A City Council Workshop last week included a heated exchange at times between Odessa Mayor Javier Joven and City Councilmember Steve Thompson over the need to take the issuance of debt by the city to taxpayers for approval at the ballot box.
A consultant for the city has estimated in a report that the city’s water treatment plant requires almost $100 million in repairs and updates to meet current and future city needs. This report, authored in 2016, was presented to the previous City Council who have since drawn criticism for prioritizing other large spending projects like downtown improvements over essential infrastructure needs that have continued to get worse.
During the recent Mayoral and City Council races the issue of incurring debt without voter approval was a major campaign topic with now Mayor Javier Joven and city council members Denise Swanner and Mark Matta vowing to reject any debt issuance without first getting voter approval.
“Anytime that the City or any other governmental entity issues debt that taxpayers will be forced to repay I believe the issuance must be approved by taxpayers,” stated Mayor Javier Joven in an interview with Odessa Headlines. “It is important that, in this case, the City is able to present its case to the taxpayers, to spend the time necessary to educate taxpayers about the need, and to seek their approval. I am totally against issuing debt without taxpayer approval.”

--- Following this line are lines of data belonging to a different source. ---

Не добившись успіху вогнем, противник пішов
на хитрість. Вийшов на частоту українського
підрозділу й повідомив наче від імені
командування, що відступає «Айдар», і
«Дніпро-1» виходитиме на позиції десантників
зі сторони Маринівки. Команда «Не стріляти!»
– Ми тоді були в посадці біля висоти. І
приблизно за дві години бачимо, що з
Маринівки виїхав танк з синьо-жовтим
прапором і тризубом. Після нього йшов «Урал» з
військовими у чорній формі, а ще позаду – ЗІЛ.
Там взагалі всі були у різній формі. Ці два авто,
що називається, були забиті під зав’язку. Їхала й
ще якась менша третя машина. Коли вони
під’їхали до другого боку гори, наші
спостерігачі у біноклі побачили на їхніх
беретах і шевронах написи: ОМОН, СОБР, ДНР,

During the meeting, Councilman Thompson sharply disagreed with the Mayor pressing for the City to issue Certificates of Obligation or CO’s. COs are debt that Texas law allows governmental bodies to issue without public input or approval. These debt instruments were originally designed to allow for emergency funds to be quickly raised to respond to a major weather event or catastrophe from which a quick recovery is required. COs have become an increasingly popular tool for government agencies to issue unlimited debt without the need to ask for voter approval through a bond election.
Councilmember Mari Willis said during the workshop that “the water treatment plant is not in good condition and needs to be addressed quickly” indicating that she is in favor of issuing debt without a bond election vote.

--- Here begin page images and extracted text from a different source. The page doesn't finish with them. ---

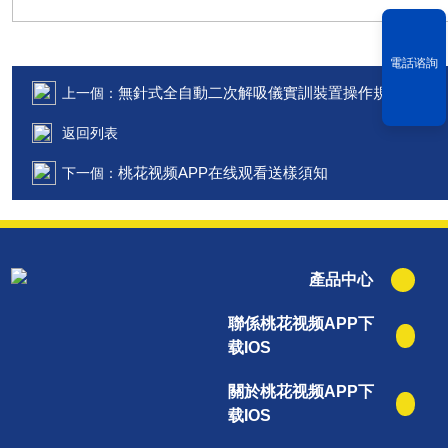
電話谘詢
無針式全自動二次解吸儀實訓裝置操作規程
上一個：
返回列表
桃花视频APP在线观看送樣須知
下一個：
產品中心
聯係桃花视频APP下
载IOS
關於桃花视频APP下
载IOS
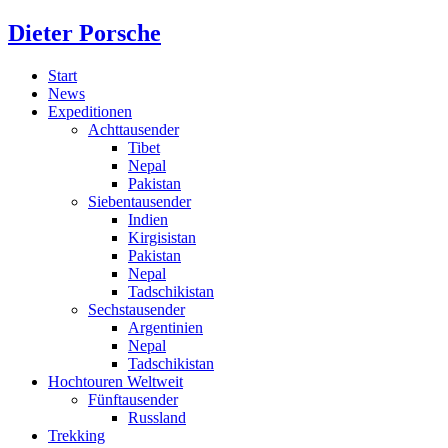
Dieter Porsche
Start
News
Expeditionen
Achttausender
Tibet
Nepal
Pakistan
Siebentausender
Indien
Kirgisistan
Pakistan
Nepal
Tadschikistan
Sechstausender
Argentinien
Nepal
Tadschikistan
Hochtouren Weltweit
Fünftausender
Russland
Trekking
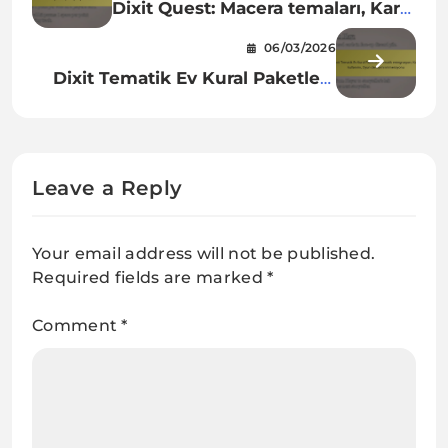
Dixit Quest: Macera temaları, Kart
sinerjisi, Oynanış varyasyonları
06/03/2026
Dixit Tematik Ev Kural Paketleri:
Tematik entegrasyon, Kart
kullanımı, Oyun deneyimi
immersiyonu
Leave a Reply
Your email address will not be published.
Required fields are marked
*
Comment
*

“During my campaign, I promised voters that I wouldn’t issue debt for projects such as this without first seeking voter approval and I intend to stand by my promise.” stated Councilmember Matta in a telephone interview.

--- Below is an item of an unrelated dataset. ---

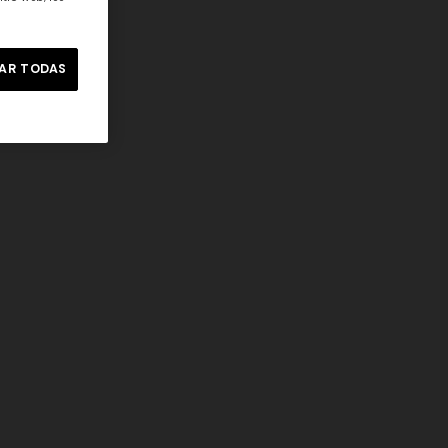
AR TODAS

Councilmember Swanner echoed Matta’s comments. “The fact is that while the water treatment plant needs serious repairs, to suddenly proclaim this as an emergency when the need for repairs has been known for years leaves a bad taste in my mouth. It would have been much better if the previous council had better prioritized their spending and completed some of the work needed on Odessa’s basic infrastructure. If we need to spend the money we should be able to make our case to the voters first.”
Odessa Headlines will continue to monitor this story.